Serena

 

Serena Conforte

I was born and raised in San Miniato, a picturesque town nestled in the Tuscan hills. I have always been passionate about nature and animals, from a very young age. As a teenager, I also developed a love for cinema and literature, studying humanities in Florence and then moving to Berlin to learn German. I stayed there for seven years, revelling in the city’s colourful, multicultural, and stimulating environment. There I fell in love again, but this time with cultural and human diversity, hearing thousands of stories about people from all over the world. This brought it home to me how valuable, but difficult, it can be to learn about other cultures. As time went by in Berlin, I learned the language and got to know the people, managing to weave my way into the different layers of this vibrant city. I explored its boundaries and finally succeeded in perceiving its place within the territory, a territory made up of forests, lakes and rivers.

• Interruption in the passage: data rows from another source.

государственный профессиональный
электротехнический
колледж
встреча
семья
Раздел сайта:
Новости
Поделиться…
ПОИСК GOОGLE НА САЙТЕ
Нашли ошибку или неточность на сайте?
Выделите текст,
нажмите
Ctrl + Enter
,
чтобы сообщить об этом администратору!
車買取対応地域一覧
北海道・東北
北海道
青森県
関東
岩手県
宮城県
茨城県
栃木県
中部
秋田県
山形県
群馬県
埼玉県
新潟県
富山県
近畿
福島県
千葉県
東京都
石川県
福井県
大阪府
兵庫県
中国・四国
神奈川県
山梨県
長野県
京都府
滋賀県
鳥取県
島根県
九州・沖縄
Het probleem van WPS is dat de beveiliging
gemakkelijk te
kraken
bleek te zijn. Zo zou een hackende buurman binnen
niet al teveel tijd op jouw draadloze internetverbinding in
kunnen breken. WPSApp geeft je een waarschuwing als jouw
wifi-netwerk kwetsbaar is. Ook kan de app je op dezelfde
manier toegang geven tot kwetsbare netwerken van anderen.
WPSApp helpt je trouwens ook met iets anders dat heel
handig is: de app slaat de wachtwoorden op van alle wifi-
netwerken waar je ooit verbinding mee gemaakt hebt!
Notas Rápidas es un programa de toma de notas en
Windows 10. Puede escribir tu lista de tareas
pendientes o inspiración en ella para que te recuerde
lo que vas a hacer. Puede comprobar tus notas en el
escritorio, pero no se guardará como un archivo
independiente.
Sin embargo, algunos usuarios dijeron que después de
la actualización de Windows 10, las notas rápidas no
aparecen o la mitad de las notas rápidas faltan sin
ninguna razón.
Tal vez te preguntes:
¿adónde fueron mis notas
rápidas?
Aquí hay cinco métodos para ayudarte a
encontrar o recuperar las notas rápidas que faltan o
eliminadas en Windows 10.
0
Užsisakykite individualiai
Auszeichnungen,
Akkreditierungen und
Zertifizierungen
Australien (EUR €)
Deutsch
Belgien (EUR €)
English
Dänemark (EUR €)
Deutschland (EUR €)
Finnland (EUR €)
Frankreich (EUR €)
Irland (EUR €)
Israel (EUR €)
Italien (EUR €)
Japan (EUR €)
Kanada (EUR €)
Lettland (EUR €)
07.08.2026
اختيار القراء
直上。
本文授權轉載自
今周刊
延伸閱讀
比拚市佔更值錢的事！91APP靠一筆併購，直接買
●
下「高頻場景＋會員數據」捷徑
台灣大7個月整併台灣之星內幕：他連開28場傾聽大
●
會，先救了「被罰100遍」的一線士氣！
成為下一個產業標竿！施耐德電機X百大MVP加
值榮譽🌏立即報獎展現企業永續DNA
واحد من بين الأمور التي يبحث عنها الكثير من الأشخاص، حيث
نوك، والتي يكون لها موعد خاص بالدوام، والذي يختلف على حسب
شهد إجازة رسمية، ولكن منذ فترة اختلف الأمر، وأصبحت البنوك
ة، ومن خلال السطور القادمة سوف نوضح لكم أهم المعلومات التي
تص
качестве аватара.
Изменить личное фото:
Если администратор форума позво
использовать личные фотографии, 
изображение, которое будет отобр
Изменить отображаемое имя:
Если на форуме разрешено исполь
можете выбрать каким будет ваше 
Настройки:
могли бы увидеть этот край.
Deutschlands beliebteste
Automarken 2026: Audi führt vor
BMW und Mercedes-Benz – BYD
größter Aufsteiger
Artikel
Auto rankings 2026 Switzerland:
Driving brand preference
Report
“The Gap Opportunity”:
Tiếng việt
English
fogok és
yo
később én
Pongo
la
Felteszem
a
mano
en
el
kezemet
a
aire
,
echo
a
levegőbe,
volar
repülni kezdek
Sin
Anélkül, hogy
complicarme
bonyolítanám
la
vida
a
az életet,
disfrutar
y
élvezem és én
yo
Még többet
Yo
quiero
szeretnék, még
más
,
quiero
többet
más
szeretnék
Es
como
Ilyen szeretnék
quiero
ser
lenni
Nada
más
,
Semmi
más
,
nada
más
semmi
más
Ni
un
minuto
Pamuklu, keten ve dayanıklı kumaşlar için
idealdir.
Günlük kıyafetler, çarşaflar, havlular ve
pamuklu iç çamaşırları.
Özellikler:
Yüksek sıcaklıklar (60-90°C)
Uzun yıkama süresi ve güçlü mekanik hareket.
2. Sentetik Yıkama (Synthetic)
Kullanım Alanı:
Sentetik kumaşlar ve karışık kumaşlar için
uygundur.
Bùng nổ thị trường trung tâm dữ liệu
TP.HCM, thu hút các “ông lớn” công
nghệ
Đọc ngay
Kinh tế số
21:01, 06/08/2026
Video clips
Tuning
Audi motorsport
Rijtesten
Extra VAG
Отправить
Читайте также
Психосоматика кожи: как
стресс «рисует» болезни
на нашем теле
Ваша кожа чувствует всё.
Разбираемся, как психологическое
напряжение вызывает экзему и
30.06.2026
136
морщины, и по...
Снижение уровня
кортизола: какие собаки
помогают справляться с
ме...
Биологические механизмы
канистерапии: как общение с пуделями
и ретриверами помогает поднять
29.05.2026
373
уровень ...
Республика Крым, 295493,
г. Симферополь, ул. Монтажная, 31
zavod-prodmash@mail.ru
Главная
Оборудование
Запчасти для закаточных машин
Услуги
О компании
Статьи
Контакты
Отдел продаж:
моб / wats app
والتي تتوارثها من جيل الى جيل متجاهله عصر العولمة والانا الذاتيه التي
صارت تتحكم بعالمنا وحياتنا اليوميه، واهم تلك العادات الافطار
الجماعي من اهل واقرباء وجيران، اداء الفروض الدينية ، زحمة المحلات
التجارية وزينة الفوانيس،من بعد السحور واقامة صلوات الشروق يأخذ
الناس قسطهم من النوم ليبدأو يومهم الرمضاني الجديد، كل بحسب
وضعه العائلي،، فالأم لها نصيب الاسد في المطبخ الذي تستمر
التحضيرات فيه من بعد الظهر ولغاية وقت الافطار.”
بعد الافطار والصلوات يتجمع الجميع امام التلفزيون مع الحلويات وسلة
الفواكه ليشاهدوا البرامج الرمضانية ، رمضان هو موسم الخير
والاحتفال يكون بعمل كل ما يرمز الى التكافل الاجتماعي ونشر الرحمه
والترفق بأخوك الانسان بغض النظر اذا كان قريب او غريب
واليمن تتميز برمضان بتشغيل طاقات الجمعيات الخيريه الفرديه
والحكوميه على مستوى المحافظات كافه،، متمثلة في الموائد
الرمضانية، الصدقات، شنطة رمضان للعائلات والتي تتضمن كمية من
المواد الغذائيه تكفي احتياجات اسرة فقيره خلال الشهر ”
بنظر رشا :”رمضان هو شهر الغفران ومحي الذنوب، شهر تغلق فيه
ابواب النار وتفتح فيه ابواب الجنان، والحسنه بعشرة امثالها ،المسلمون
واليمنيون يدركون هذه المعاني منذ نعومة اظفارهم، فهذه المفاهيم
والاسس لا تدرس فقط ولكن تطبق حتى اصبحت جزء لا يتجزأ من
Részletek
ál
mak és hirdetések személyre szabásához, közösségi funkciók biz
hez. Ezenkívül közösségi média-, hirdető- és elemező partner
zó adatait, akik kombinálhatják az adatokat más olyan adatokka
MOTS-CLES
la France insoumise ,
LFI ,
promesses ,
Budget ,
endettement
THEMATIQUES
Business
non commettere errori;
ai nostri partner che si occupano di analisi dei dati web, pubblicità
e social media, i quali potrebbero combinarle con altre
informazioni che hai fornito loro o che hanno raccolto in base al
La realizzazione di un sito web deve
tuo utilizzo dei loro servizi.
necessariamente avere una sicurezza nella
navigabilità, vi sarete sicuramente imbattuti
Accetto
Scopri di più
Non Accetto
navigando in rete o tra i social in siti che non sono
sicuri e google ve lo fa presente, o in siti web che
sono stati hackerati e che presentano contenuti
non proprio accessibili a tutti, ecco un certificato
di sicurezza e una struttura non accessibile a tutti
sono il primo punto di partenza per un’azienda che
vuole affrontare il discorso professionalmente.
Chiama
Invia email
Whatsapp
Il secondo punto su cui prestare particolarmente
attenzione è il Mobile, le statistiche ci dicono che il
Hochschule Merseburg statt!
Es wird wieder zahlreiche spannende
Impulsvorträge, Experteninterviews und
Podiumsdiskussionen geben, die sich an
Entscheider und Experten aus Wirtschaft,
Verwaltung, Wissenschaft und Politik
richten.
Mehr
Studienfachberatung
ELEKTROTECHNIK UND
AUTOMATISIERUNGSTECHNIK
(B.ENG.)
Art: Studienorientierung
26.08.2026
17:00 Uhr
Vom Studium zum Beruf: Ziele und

A world brimming with water and greenery, where nature still runs wild and envelops that incredible concrete world built over it. I sought out the green to escape the grey and I happily noticed that it was there, in every corner of the city, and that there was lots of it! Like one Sunday in May when, playing football on the Tempelhofer Feld, I noted the continuous chirping of birds all around me and discovered that they were larks, nesting in the same field, just a few metres away, in an area protected for them. This was just one of the many occasions and encounters that brought me close to nature in the urban environment. I bought a small pocket book with illustrations of the most common birds, so that I could start learning their names in German. I would take it with me and pore over it on the subway. And I discovered that in order to spot all the birds in the book in their natural habitat, all I had to do was go for a walk in the cemetery behind my house. So there, in parks, in cemeteries, disused airports and abandoned stations, the spark of my former interest in nature and birds, which I thought I had lost during the years of my humanistic studies, was lit once again. And this newfound passion influenced what I did next: I enrolled and graduated in Forestry at the University for Sustainable Development in Eberswalde, in the woods of Brandenburg. Then, once I’d completed my studies, I finally gave in to a strong wave of homesickness which drove me back to my beloved Tuscany.
Since 2018, I have been an environmental hiking guide, working in tourism and environmental education.
Now, I’ve learned so many stories and I’d love nothing more than to share them with you, by taking you on a tour, binoculars at the ready!